Run through the records and, wherever a line holds the word "component", return that line.

··· Data for processing

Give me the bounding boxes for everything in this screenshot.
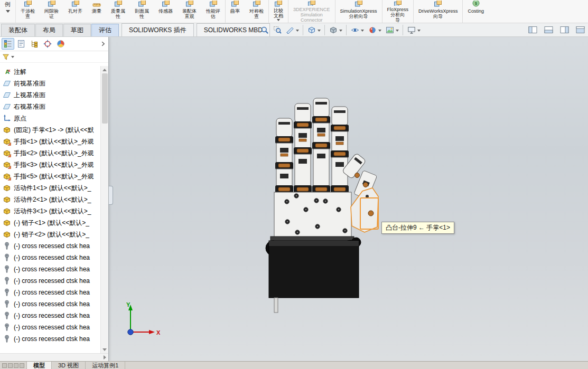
tree-item[interactable]: (-) cross recessed ctsk hea [0, 287, 100, 298]
tree-item[interactable]: 手指<3> (默认<<默认>_外观 [0, 159, 100, 171]
tree-item[interactable]: (-) cross recessed ctsk hea [0, 275, 100, 287]
view-tool-button[interactable] [303, 25, 323, 35]
tab-scroll-button[interactable] [2, 363, 7, 368]
panel-tab[interactable] [15, 38, 27, 50]
tree-item[interactable]: 原点 [0, 112, 100, 124]
screw-icon [3, 323, 12, 332]
panel-tab[interactable] [28, 38, 41, 50]
tree-item-label: 上视基准面 [14, 91, 45, 100]
panel-tab[interactable] [41, 38, 54, 50]
ribbon-button[interactable]: 干涉检 查 [16, 0, 40, 23]
scroll-down-button[interactable] [101, 346, 108, 353]
tree-item[interactable]: 活动件1<1> (默认<<默认>_ [0, 182, 100, 194]
ribbon-button[interactable]: 传感器 [154, 0, 178, 23]
tab-scroll-button[interactable] [20, 363, 24, 368]
commandmanager-tab[interactable]: SOLIDWORKS 插件 [122, 23, 194, 36]
ribbon-overflow-button[interactable]: 例 [0, 0, 16, 23]
base-unit[interactable] [266, 236, 361, 313]
pane-tabs: 模型 3D 视图 运动算例1 [27, 362, 125, 369]
view-tool-button[interactable] [384, 25, 401, 35]
hscroll-track[interactable] [0, 354, 101, 361]
tree-scrollbar[interactable] [100, 66, 108, 353]
featuremanager-filter[interactable] [0, 51, 108, 63]
ribbon-button[interactable]: 曲率 [225, 0, 245, 23]
view-tool-button[interactable] [403, 25, 423, 35]
tree-item-label: 右视基准面 [14, 102, 45, 111]
tree-item[interactable]: (-) 销子<1> (默认<<默认>_ [0, 217, 100, 229]
view-tool-button[interactable] [346, 25, 366, 35]
tree-item[interactable]: (固定) 手掌<1> -> (默认<<默 [0, 124, 100, 136]
tree-item[interactable]: 手指<1> (默认<<默认>_外观 [0, 136, 100, 147]
ribbon-button[interactable]: FloXpress 分析向 导 [382, 0, 414, 23]
component-icon [3, 230, 12, 239]
pane-control-button[interactable] [560, 26, 569, 34]
tree-item[interactable]: (-) cross recessed ctsk hea [0, 240, 100, 252]
ribbon-button[interactable]: DriveWorksXpress 向导 [413, 0, 462, 23]
ribbon-button[interactable]: 装配体 直观 [178, 0, 201, 23]
component-icon [3, 207, 12, 215]
ribbon-button[interactable]: 3DEXPERIENCE Simulation Connector [288, 0, 335, 23]
tree-item[interactable]: 前视基准面 [0, 78, 100, 89]
ribbon-button[interactable]: 孔对齐 [63, 0, 87, 23]
tree-item[interactable]: (-) cross recessed ctsk hea [0, 321, 100, 333]
panel-splitter-handle[interactable] [109, 186, 113, 205]
view-tool-button[interactable] [366, 25, 384, 35]
document-pane-tab[interactable]: 3D 视图 [52, 362, 86, 369]
screw-icon [3, 277, 12, 285]
tree-item[interactable]: 右视基准面 [0, 101, 100, 112]
tree-hscrollbar[interactable] [0, 353, 108, 361]
tree-item[interactable]: (-) 销子<2> (默认<<默认>_ [0, 229, 100, 240]
pane-control-button[interactable] [576, 26, 585, 34]
tab-scroll-button[interactable] [8, 363, 13, 368]
ribbon-button[interactable]: 质量属 性 [106, 0, 130, 23]
view-tool-button[interactable] [258, 25, 271, 35]
ribbon-button[interactable]: 剖面属 性 [130, 0, 154, 23]
pane-control-icons [528, 26, 585, 34]
commandmanager-tab[interactable]: 草图 [63, 24, 91, 36]
panel-tab[interactable] [2, 38, 14, 50]
tree-item[interactable]: 手指<5> (默认<<默认>_外观 [0, 171, 100, 182]
tree-item[interactable]: 活动件3<1> (默认<<默认>_ [0, 205, 100, 217]
scroll-up-button[interactable] [101, 66, 108, 73]
chevron-right-icon[interactable] [99, 41, 107, 47]
ribbon-button[interactable]: 性能评 估 [201, 0, 225, 23]
panel-tab[interactable] [54, 38, 67, 50]
tree-item[interactable]: A 注解 [0, 66, 100, 78]
commandmanager-tab[interactable]: 布局 [35, 24, 63, 36]
tab-label: SOLIDWORKS 插件 [129, 26, 186, 35]
command-manager-ribbon: 例 干涉检 查 间隙验 证 孔对齐 [0, 0, 588, 23]
scroll-track[interactable] [101, 73, 108, 346]
robot-hand-fingers[interactable] [275, 98, 349, 193]
ribbon-button-label: SimulationXpress 分析向导 [340, 8, 377, 19]
ribbon-button-label: 装配体 直观 [182, 8, 197, 19]
tree-item[interactable]: (-) cross recessed ctsk hea [0, 263, 100, 275]
tree-item[interactable]: 活动件2<1> (默认<<默认>_ [0, 194, 100, 205]
tree-item[interactable]: (-) cross recessed ctsk hea [0, 333, 100, 345]
hole-alignment-icon [71, 1, 80, 7]
selected-boss-extrude-face[interactable] [351, 188, 378, 232]
tab-scroll-button[interactable] [14, 363, 18, 368]
screw-icon [3, 335, 12, 343]
tree-item[interactable]: 手指<2> (默认<<默认>_外观 [0, 147, 100, 159]
tree-item[interactable]: 上视基准面 [0, 89, 100, 101]
view-tool-button[interactable] [271, 25, 284, 35]
pane-control-button[interactable] [544, 26, 553, 34]
ribbon-button[interactable]: 比较 文档 [268, 0, 288, 23]
pane-control-button[interactable] [528, 26, 537, 34]
scroll-thumb[interactable] [102, 73, 108, 124]
tree-item[interactable]: (-) cross recessed ctsk hea [0, 298, 100, 310]
commandmanager-tab[interactable]: 装配体 [1, 24, 35, 36]
ribbon-button[interactable]: 对称检 查 [245, 0, 268, 23]
ribbon-button[interactable]: 间隙验 证 [40, 0, 63, 23]
tree-item[interactable]: (-) cross recessed ctsk hea [0, 252, 100, 263]
document-pane-tab[interactable]: 模型 [27, 362, 52, 369]
document-pane-tab[interactable]: 运动算例1 [86, 362, 125, 369]
view-tool-button[interactable] [284, 25, 301, 35]
commandmanager-tab[interactable]: 评估 [91, 24, 119, 36]
view-tool-button[interactable] [324, 25, 344, 35]
tree-item[interactable]: (-) cross recessed ctsk hea [0, 310, 100, 321]
ribbon-button[interactable]: $ Costing [462, 0, 489, 23]
scroll-right-button[interactable] [101, 354, 108, 361]
ribbon-button[interactable]: SimulationXpress 分析向导 [335, 0, 382, 23]
ribbon-button[interactable]: 测量 [87, 0, 106, 23]
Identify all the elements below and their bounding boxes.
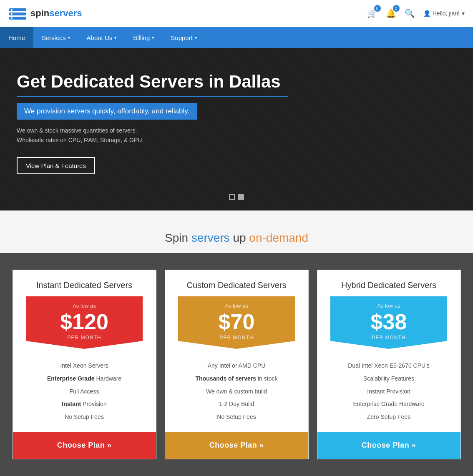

······

- **Solution**:
component-icon [3, 230, 12, 239]
component-icon [3, 207, 12, 215]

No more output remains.